= Beginning of Section =

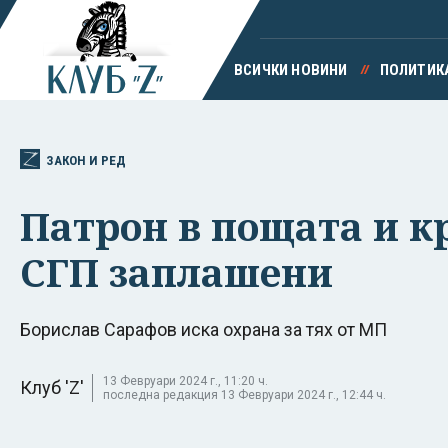
ВСИЧКИ НОВИНИ
ПОЛИТИК
ЗАКОН И РЕД
Патрон в пощата и к
СГП заплашени
Борислав Сарафов иска охрана за тях от МП
13 Февруари 2024 г., 11:20 ч.
Клуб 'Z'
последна редакция 13 Февруари 2024 г., 12:44 ч.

= End of Section =

## About this task
Exactly as they stand, set down all of the entries above, minus every picture.

## Output of the task
ВСИЧКИ НОВИНИ
ПОЛИТИК
ЗАКОН И РЕД
Патрон в пощата и к
СГП заплашени
Борислав Сарафов иска охрана за тях от МП
13 Февруари 2024 г., 11:20 ч.
Клуб 'Z'
последна редакция 13 Февруари 2024 г., 12:44 ч.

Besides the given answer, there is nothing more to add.